Watching the film, I could not help but think of the recent financial scandals that have rocked Wall Street, and brought the economy to the brink of collapse. Is there really any difference between what the Wall Street executives did, manipulating the system for their own personal gain, and what Joe is doing in this film? Leo tries to stay out of the muck, but ultimately he cannot. He’s as dirty as the rest of them.

Lest I have made Force of Evil sound like a pretentious diatribe against capitalism, I should also point out that the film is supremely entertaining – a perfect example of the film noir genre, stylishly directed by Polonsky and shot by George Barnes. In particular, the films last scene, where Joe walks down, further and further to the waterfront (representing just how low Joe has fallen) is a masterful example of filmmaking at its finest. John Garfield’s performance is one of his very best – he even handles the roles multiple speeches wonderfully well, and makes sure that they do not sound like sermons. Pearson is excellent as the young, innocent girl corrupted by the lure of fast cash. And Thomas Gomez is a tragic figure as poor Leo.
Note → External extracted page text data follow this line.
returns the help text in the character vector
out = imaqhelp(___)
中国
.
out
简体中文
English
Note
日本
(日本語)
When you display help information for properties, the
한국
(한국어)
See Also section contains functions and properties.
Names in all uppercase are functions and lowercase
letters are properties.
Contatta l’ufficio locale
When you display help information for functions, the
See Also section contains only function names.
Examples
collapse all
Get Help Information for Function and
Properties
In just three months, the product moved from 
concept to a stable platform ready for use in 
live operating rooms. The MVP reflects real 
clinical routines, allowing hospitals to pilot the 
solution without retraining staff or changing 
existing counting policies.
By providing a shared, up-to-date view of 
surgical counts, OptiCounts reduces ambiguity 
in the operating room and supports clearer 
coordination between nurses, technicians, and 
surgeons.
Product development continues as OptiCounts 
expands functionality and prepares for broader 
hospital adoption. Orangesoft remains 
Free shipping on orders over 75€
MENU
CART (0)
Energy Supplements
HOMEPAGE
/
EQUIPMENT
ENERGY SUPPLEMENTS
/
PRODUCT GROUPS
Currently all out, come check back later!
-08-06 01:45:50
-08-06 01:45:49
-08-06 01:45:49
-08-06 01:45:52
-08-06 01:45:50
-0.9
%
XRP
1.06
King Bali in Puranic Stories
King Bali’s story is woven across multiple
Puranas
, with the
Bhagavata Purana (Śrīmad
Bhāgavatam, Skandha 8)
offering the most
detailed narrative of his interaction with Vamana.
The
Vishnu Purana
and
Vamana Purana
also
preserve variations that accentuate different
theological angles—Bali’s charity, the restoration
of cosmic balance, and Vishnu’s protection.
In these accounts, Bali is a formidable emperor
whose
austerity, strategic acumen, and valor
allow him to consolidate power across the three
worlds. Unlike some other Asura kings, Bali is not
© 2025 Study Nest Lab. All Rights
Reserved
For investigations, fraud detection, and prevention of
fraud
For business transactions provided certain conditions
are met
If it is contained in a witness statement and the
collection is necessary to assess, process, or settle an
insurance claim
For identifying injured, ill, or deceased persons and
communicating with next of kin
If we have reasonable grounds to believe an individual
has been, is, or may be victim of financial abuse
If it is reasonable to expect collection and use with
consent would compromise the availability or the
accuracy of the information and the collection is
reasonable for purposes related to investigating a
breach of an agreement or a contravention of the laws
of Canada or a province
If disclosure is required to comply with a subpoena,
Polonsky continued to work in Hollywood under various pseudonyms during the period he was blacklisted – although what movies he had a hand in remains unknown. Although Force of Evil represents one of the great film noirs of all time, he was only able to direct two more films – the mostly forgotten Tell Them Where Willie Boy Is (1970) and Romance of a Horse Thief (1971). He continued to write after that – including the original script for Irwin Winkler’s Guilty by Suspicion (1991) about the Hollywood blacklist – but objected when Winkler turned Robert DeNiro’s character from a Communist into a Liberal. HUAC wasn’t wrong about Polonsky – he was a Communist, and remained one his whole life. But that doesn’t excuse their treatment of him. He was an extremely talented filmmaker, who had his career ruined because of his political beliefs. As for Garfield, there is no proof that he ever was a communist – he was liberal to be sure, but that doesn’t make him a Communist (well, to Fox News maybe). But again, his career was ruined by the blacklisting, just as he was starting to get some juicy leading roles. Many believe the stress caused by the whole ordeal is ultimately what led to his heart attack and death in 1952.

For both of these men, Force of Evil could just be what they are ultimately remembered for. It was the only time Polonsky got to make the film he wanted to, and it gave Garfield perhaps the best role of their career. It is one of the most important American films from the 1940s.